Hey guys I am struggling in Liner Algebra I have the followi

Hey guys I am struggling in Liner Algebra.

I have the following question

define h: R³ -> R³ by h (a b c ) = (a+c 0 b-a) // the vectors are 3-tall vectors

what is the basis of the range of h and the rank ?

what is the basis of the nullspace of h and the nullity ?

any explnation would be appreciated

Thanks a lot

Solution

If T is a linear transformation from an m-dimension vector space X to an n-dimensional vector space Y, and x₁, x₂, x₃, ..., x_m , a basis for X and y₁, y₂, y₃, ..., y_n be a basis for Y. The image of X, T(X), is called the range of T. The kernel (also known as null space ) of a linear map L : R³ R³, is the set of all elements ( a, b, c) of R³ for which L(v) = 0, where 0 denotes the zero vector in R³ .

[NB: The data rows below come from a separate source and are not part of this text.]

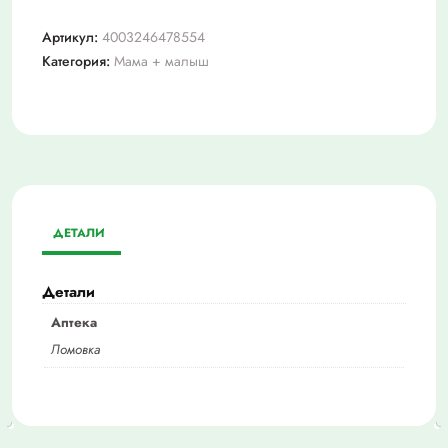
Артикул:
4003246478554
Категория:
Мама + малыш
ДЕТАЛИ
Детали
Аптека
Ломовка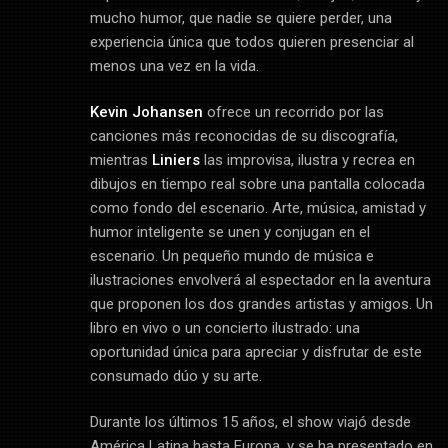
mucho humor, que nadie se quiere perder, una
experiencia única que todos quieren presenciar al
menos una vez en la vida.
Kevin Johansen
ofrece un recorrido por las
canciones más reconocidas de su discografía,
mientras
Liniers
las improvisa, ilustra y recrea en
dibujos en tiempo real sobre una pantalla colocada
como fondo del escenario. Arte, música, amistad y
humor inteligente se unen y conjugan en el
escenario. Un pequeño mundo de música e
ilustraciones envolverá al espectador en la aventura
que proponen los dos grandes artistas y amigos. Un
libro en vivo o un concierto ilustrado: una
oportunidad única para apreciar y disfrutar de este
consumado dúo y su arte.
Durante los últimos 15 años, el show viajó desde
América Latina hasta Europa, y se ha presentado en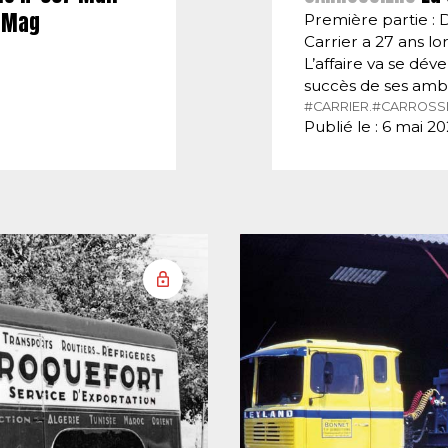
E-Mag
Première partie : 
Carrier a 27 ans lor
L’affaire va se dé
succès de ses amb
#CARRIER.
#CARROSSI
Publié le : 6 mai 2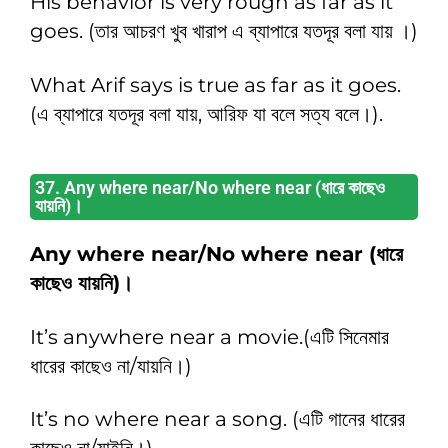
His behavior is very rough as far as it
goes. (তার আচরণ খুব খারাপ এ ব্যাপারে যতদূর বলা যায় ।)
What Arif says is true as far as it goes.
(এ ব্যাপারে যতদূর বলা যায়, আরিফ যা বলে সত্য বলে।).
37. Any where near/No where near (ধারে কাছেও
যায়নি)।
Any where near/No where near (ধারে
কাছেও যায়নি)।
It’s anywhere near a movie.(এটি সিনেমার
ধারের কাছেও না/যায়নি।)
It’s no where near a song. (এটি গানের ধারের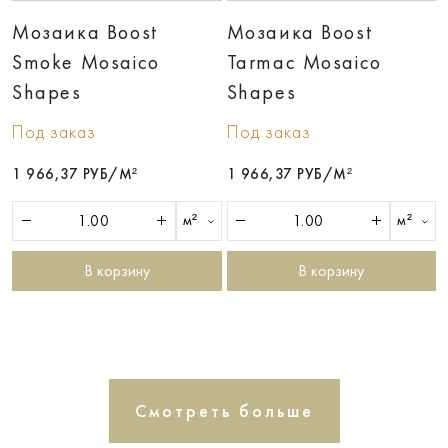
Мозаика Boost
Мозаика Boost
Smoke Mosaico
Tarmac Mosaico
Shapes
Shapes
Под заказ
Под заказ
1 966,37 РУБ/М²
1 966,37 РУБ/М²
м²
м²
В корзину
В корзину
Смотреть больше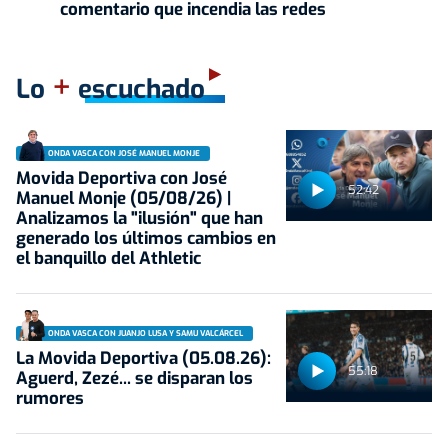
comentario que incendia las redes
+
Lo
escuchado
ONDA VASCA CON JOSÉ MANUEL MONJE
Movida Deportiva con José
52:42
Manuel Monje (05/08/26) |
Analizamos la "ilusión" que han
generado los últimos cambios en
el banquillo del Athletic
ONDA VASCA CON JUANJO LUSA Y SAMU VALCÁRCEL
La Movida Deportiva (05.08.26):
55:18
Aguerd, Zezé... se disparan los
rumores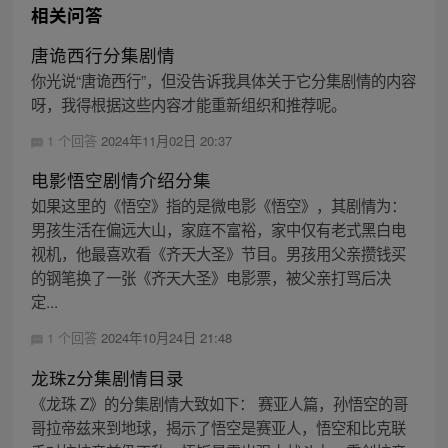
相关问答
唐诡西行分集剧情
你光说“唐诡西行”，但没告诉我具体关于它分集剧情的内容
呀，我得根据这些内容才能重新组织和推荐呢。
1 个回答
2024年11月02日 20:37
电影悟空剧情介绍分集
如果这里的《悟空》指的是微电影《悟空》，其剧情为：
男孩生活在偏远大山，家庭不富裕，家中仅有老式黑白电
视机，他最喜欢看《齐天大圣》节目。男孩用父亲攒钱买
的钢笔换了一张《齐天大圣》电影票，被父亲打骂后决
定...
1 个回答
2024年10月24日 21:48
龙珠z分集剧情目录
《龙珠 Z》的分集剧情大致如下： 赛亚人篇，孙悟空的哥
哥拉帝兹来到地球，揭示了悟空是赛亚人，悟空和比克联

The range of h is the set { h(e₁ ), h(e₂ ), h( e₃ )}. Now h(e₁ ) = h ( 1, 0, 0)^T = ( 1, 0, -1)^T , h (e₂ ) = h ( 0, 1, 0)^T = ( 0, 0, 1)^T , h(e₃ ) = h ( 0, 0, 1)^T = ( 1,0 0,)^T . Now, these 3 vectors are not linearly independent as ( 1, 0, -1)^T = ( 1,0 0,)^T - ( 0, 0, 1)^T . Therefore, a basis for the image of h is the set { ( 1,0 0,)^T , ( 0, 0, 1)^T }. The rank oh h is the number of linearly independent columns in the basis of the range, which is 2,

The null space of h is the set of all vectors ( a, b, c)^T such that h (a, b, c)^T = 0.Now, h ( a, b, c)^T = a + c , 0, b –a)^T so that h (a, b, c)^T = 0 means a + c = 0 and b – a = 0 which implies that a = b = - c. If c = t, then ( a , b, c)^T = t ( 1 , 1, -1)^T . Thus, the null space of h = span { ( 1, 1, -1)^T }. The basis of the null space of h is the set { ( 1, 1, -1)^T } . The nullity of h is the dimension of null space of h which is1.